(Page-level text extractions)
________
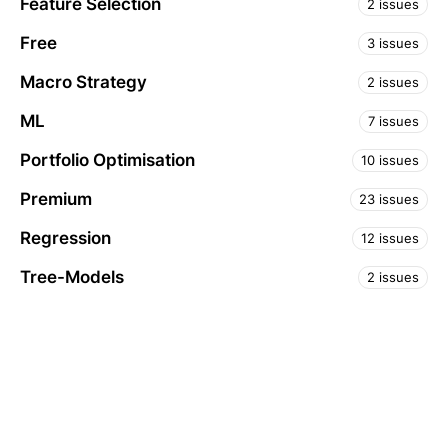
Feature Selection
2 issues
Free
3 issues
Macro Strategy
2 issues
ML
7 issues
Portfolio Optimisation
10 issues
Premium
23 issues
Regression
12 issues
Tree-Models
2 issues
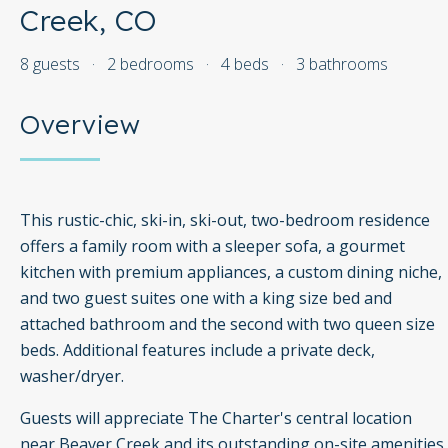
Creek, CO
8 guests
·
2 bedrooms
·
4 beds
·
3 bathrooms
Overview
This rustic-chic, ski-in, ski-out, two-bedroom residence
offers a family room with a sleeper sofa, a gourmet
kitchen with premium appliances, a custom dining niche,
and two guest suites one with a king size bed and
attached bathroom and the second with two queen size
beds. Additional features include a private deck,
washer/dryer.
Guests will appreciate The Charter's central location
near Beaver Creek and its outstanding on-site amenities,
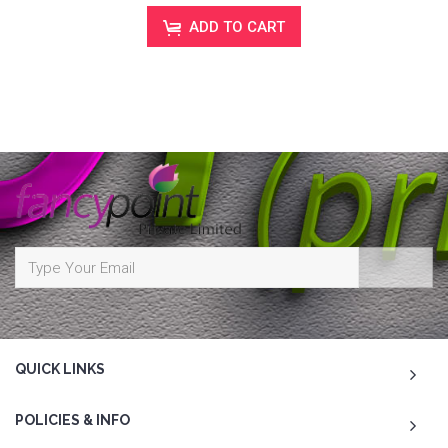
ADD TO CART
QUICK LINKS
POLICIES & INFO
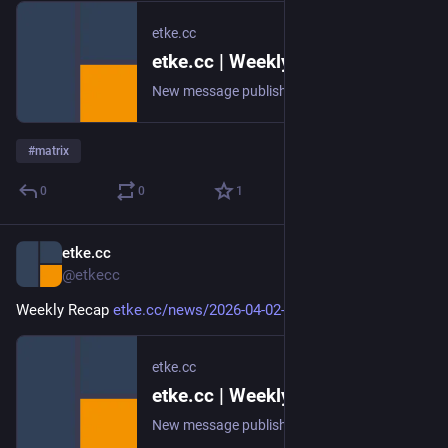
etke.cc
etke.cc | Weekly Recap
New message published on 2026-04-09 20:00 UTC
#
matrix
0
0
1
etke.cc
Apr 2
@etkecc
Weekly Recap 
etke.cc/news/2026-04-02-weekly
etke.cc
etke.cc | Weekly Recap
New message published on 2026-04-02 20:00 UTC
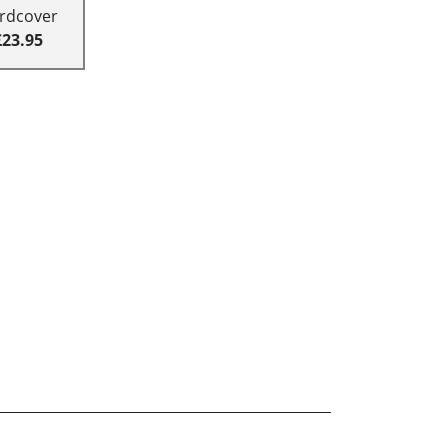
rdcover
£23.95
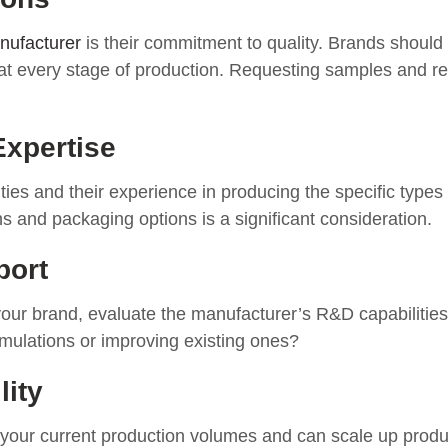
anufacturer
is their commitment to quality. Brands should
at every stage of production. Requesting samples and rev
Expertise
ties and their experience in producing the specific types
ons and packaging options is a significant consideration.
port
 your brand, evaluate the manufacturer’s R&D capabilitie
mulations or improving existing ones?
lity
 your current production volumes and can scale up produ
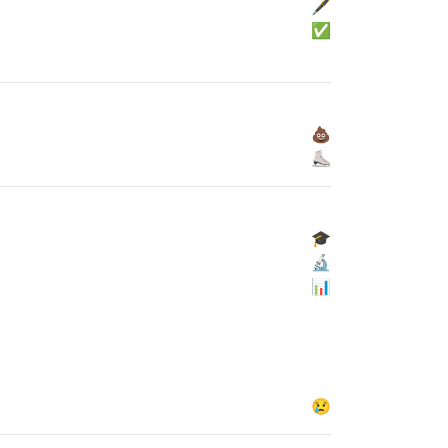
🖋
✅
💩
⛸
🎓
🔬
📊
😢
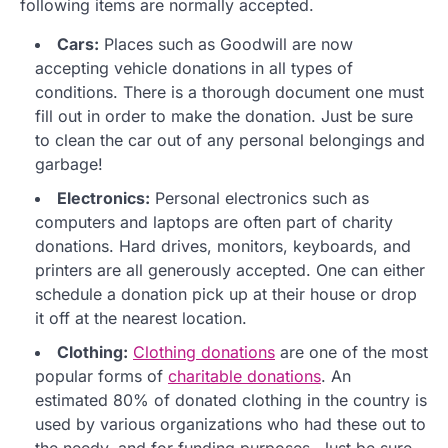
following items are normally accepted.
Cars:
Places such as Goodwill are now
accepting vehicle donations in all types of
conditions. There is a thorough document one must
fill out in order to make the donation. Just be sure
to clean the car out of any personal belongings and
garbage!
Electronics:
Personal electronics such as
computers and laptops are often part of charity
donations. Hard drives, monitors, keyboards, and
printers are all generously accepted. One can either
schedule a donation pick up at their house or drop
it off at the nearest location.
Clothing:
Clothing donations
are one of the most
popular forms of
charitable donations
. An
estimated 80% of donated clothing in the country is
used by various organizations who had these out to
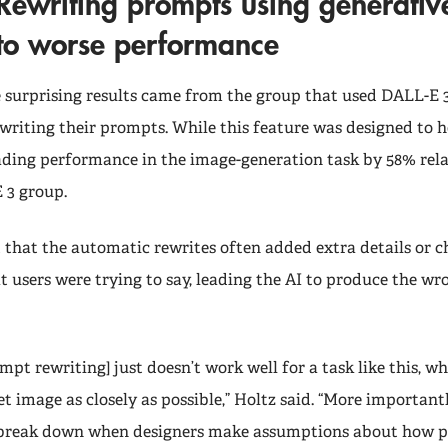
Rewriting prompts using generative
to worse performance
 surprising results came from the group that used DALL-E 
writing their prompts. While this feature was designed to he
ading performance in the image-generation task by 58% rela
 3 group.
that the automatic rewrites often added extra details or 
 users were trying to say, leading the AI to produce the wr
pt rewriting] just doesn’t work well for a task like this, wh
t image as closely as possible,” Holtz said. “More important
 break down when designers make assumptions about how pe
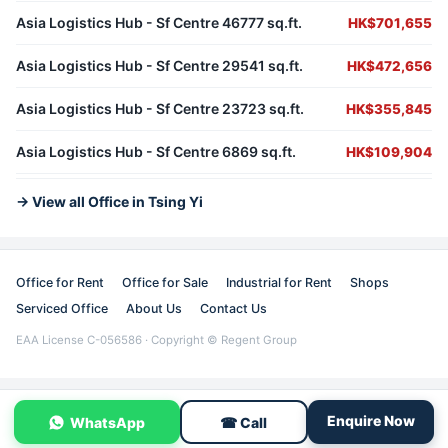
Asia Logistics Hub - Sf Centre 46777 sq.ft.
HK$701,655
Asia Logistics Hub - Sf Centre 29541 sq.ft.
HK$472,656
Asia Logistics Hub - Sf Centre 23723 sq.ft.
HK$355,845
Asia Logistics Hub - Sf Centre 6869 sq.ft.
HK$109,904
→ View all Office in Tsing Yi
Office for Rent
Office for Sale
Industrial for Rent
Shops
Serviced Office
About Us
Contact Us
EAA License C-056586 · Copyright © Regent Group
Enquire Now
WhatsApp
☎ Call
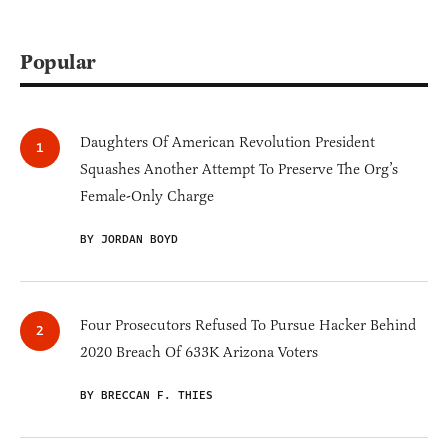
Popular
Daughters Of American Revolution President
Squashes Another Attempt To Preserve The Org’s
Female-Only Charge
BY JORDAN BOYD
Four Prosecutors Refused To Pursue Hacker Behind
2020 Breach Of 633K Arizona Voters
BY BRECCAN F. THIES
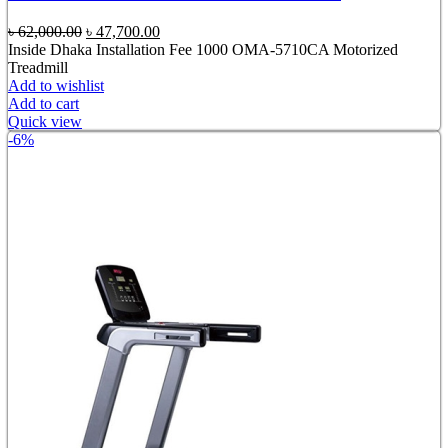
Original
Current
৳
62,000.00
৳
47,700.00
price
price
Inside Dhaka Installation Fee 1000 OMA-5710CA Motorized
was:
is:
Treadmill
৳ 62,000.00.
৳ 47,700.00.
Add to wishlist
Add to cart
Quick view
-6%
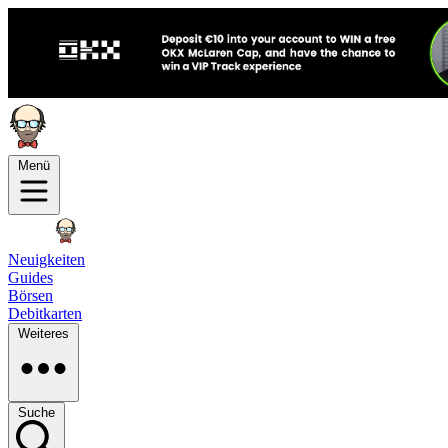
Menü
Neuigkeiten
Guides
Börsen
Debitkarten
Weiteres
Suche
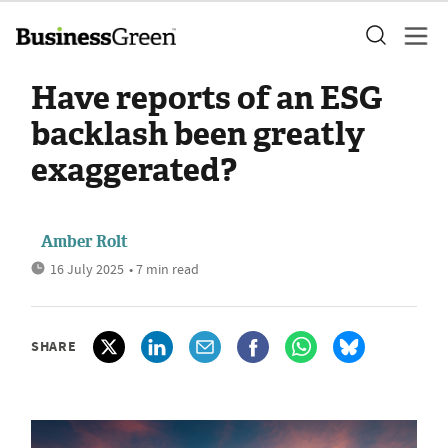
Have reports of an ESG
backlash been greatly
exaggerated?
Amber Rolt
16 July 2025
• 7 min read
SHARE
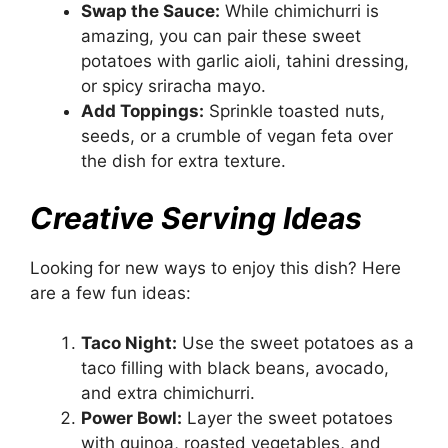
Swap the Sauce:
While chimichurri is
amazing, you can pair these sweet
potatoes with garlic aioli, tahini dressing,
or spicy sriracha mayo.
Add Toppings:
Sprinkle toasted nuts,
seeds, or a crumble of vegan feta over
the dish for extra texture.
Creative Serving Ideas
Looking for new ways to enjoy this dish? Here
are a few fun ideas:
Taco Night:
Use the sweet potatoes as a
taco filling with black beans, avocado,
and extra chimichurri.
Power Bowl:
Layer the sweet potatoes
with quinoa, roasted vegetables, and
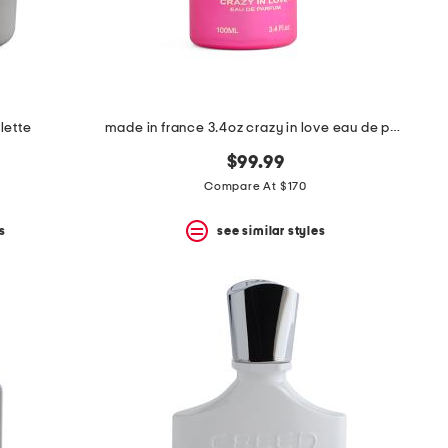
lette
made in france 3.4oz crazy in love eau de parfum
$99.99
Compare At $170
s
see similar styles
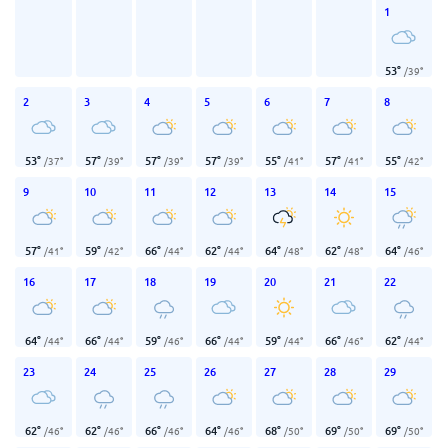
1
53
°
/
39
°
2
3
4
5
6
7
8
53
°
57
°
57
°
57
°
55
°
57
°
55
°
/
37
°
/
39
°
/
39
°
/
39
°
/
41
°
/
41
°
/
42
°
9
10
11
12
13
14
15
57
°
59
°
66
°
62
°
64
°
62
°
64
°
/
41
°
/
42
°
/
44
°
/
44
°
/
48
°
/
48
°
/
46
°
16
17
18
19
20
21
22
64
°
66
°
59
°
66
°
59
°
66
°
62
°
/
44
°
/
44
°
/
46
°
/
44
°
/
44
°
/
46
°
/
44
°
23
24
25
26
27
28
29
62
°
62
°
66
°
64
°
68
°
69
°
69
°
/
46
°
/
46
°
/
46
°
/
46
°
/
50
°
/
50
°
/
50
°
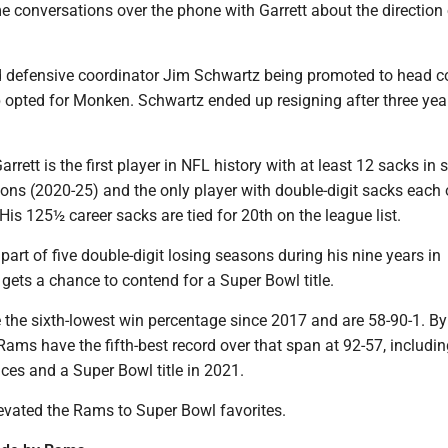
 conversations over the phone with Garrett about the direction 
d defensive coordinator Jim Schwartz being promoted to head 
 opted for Monken. Schwartz ended up resigning after three yea
rrett is the first player in NFL history with at least 12 sacks in s
ons (2020-25) and the only player with double-digit sacks each 
 His 125½ career sacks are tied for 20th on the league list.
part of five double-digit losing seasons during his nine years in
y gets a chance to contend for a Super Bowl title.
the sixth-lowest win percentage since 2017 and are 58-90-1. By
ams have the fifth-best record over that span at 92-57, includi
ces and a Super Bowl title in 2021.
levated the Rams to Super Bowl favorites.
________
### Exercise goal:
Tell how many lines in the data include the string "task". Reply with the number and no other text.

### Answer to the problem:
2